*** The data Section Begins ***

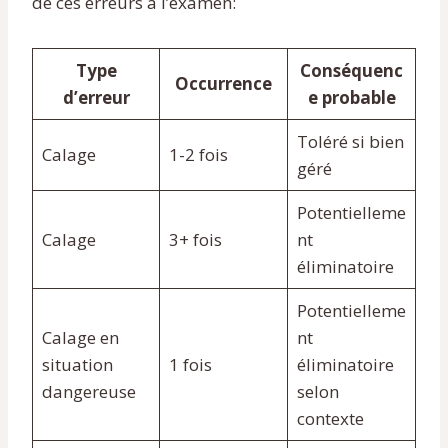
de ces erreurs à l’examen:
Type
Conséquenc
Occurrence
d’erreur
e probable
Toléré si bien
Calage
1-2 fois
géré
Potentielleme
Calage
3+ fois
nt
éliminatoire
Potentielleme
Calage en
nt
situation
1 fois
éliminatoire
dangereuse
selon
contexte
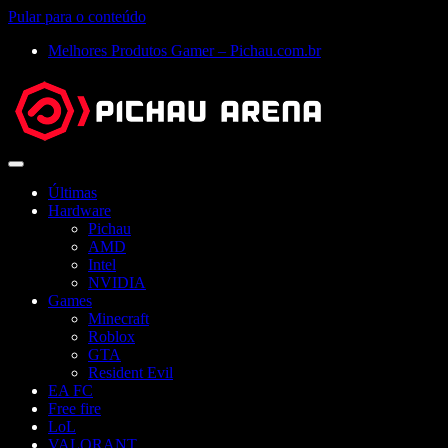
Pular para o conteúdo
Melhores Produtos Gamer – Pichau.com.br
Abrir
menu
Últimas
Hardware
Pichau
AMD
Intel
NVIDIA
Games
Minecraft
Roblox
GTA
Resident Evil
EA FC
Free fire
LoL
VALORANT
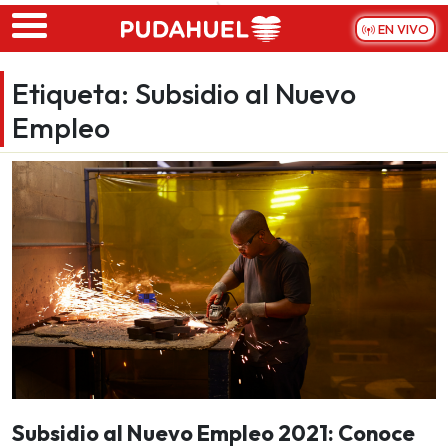
Skip to main content
EN VIVO
Etiqueta:
Subsidio al Nuevo
Empleo
Subsidio al Nuevo Empleo 2021: Conoce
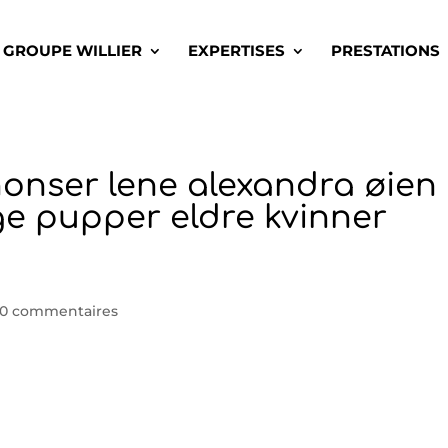
GROUPE WILLIER
EXPERTISES
PRESTATIONS
onser lene alexandra øien
ge pupper eldre kvinner
0 commentaires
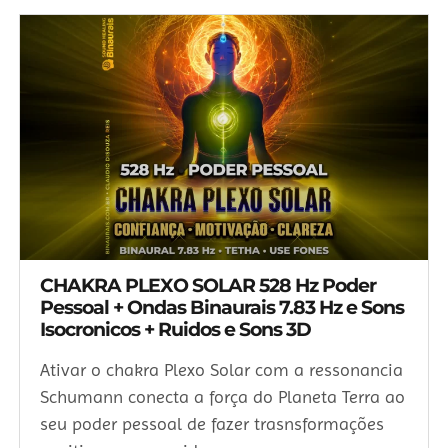
CHAKRA PLEXO SOLAR 528 Hz Poder
Pessoal + Ondas Binaurais 7.83 Hz e Sons
Isocronicos + Ruidos e Sons 3D
Ativar o chakra Plexo Solar com a ressonancia
Schumann conecta a força do Planeta Terra ao
seu poder pessoal de fazer trasnsformações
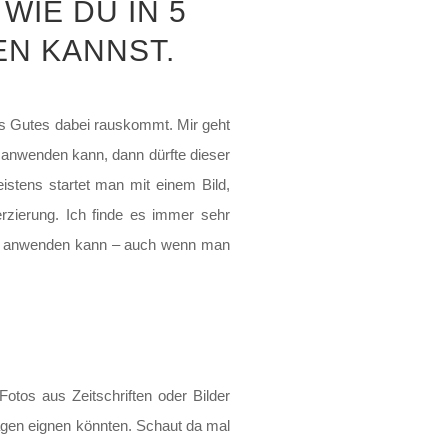
IE DU IN 5 S
N KANNST.
ts Gutes dabei rauskommt. Mir geht
 anwenden kann, dann dürfte dieser
eistens startet man mit einem Bild,
rzierung. Ich finde es immer sehr
der anwenden kann – auch wenn man
Fotos aus Zeitschriften oder Bilder
llagen eignen könnten. Schaut da mal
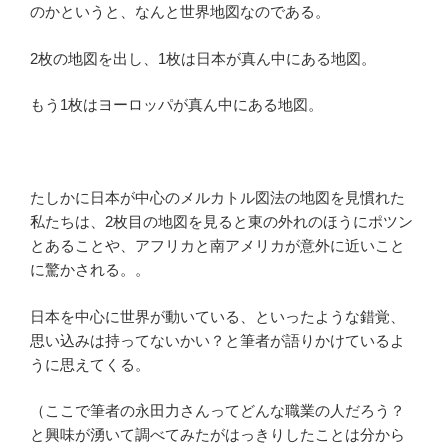
のかというと、なんと世界地図なのである。
2枚の地図を出し、1枚は日本が真ん中にある地図。
もう1枚はヨーロッパが真ん中にある地図。
たしかに日本が中心のメルカトル図法の地図を見慣れた
私たちは、2枚目の地図を見ると東の外れのほうにポツン
とあることや、アフリカと南アメリカが意外に近いこと
に驚かされる。。
日本を中心に世界が動いている、といったような錯覚、
思い込みは持ってないかい？と筆者が語りかけているよ
うに思えてくる。
（ここで筆者の永田力さんってどんな職業の人だろう？
と興味が湧いて調べてみたがはっきりしたことは分から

*** The data Section Ends ***

**Problem to work on**
Across the preceding records, count the lines with the word "Sons" in them and give that figure alone.

**Written answer**
2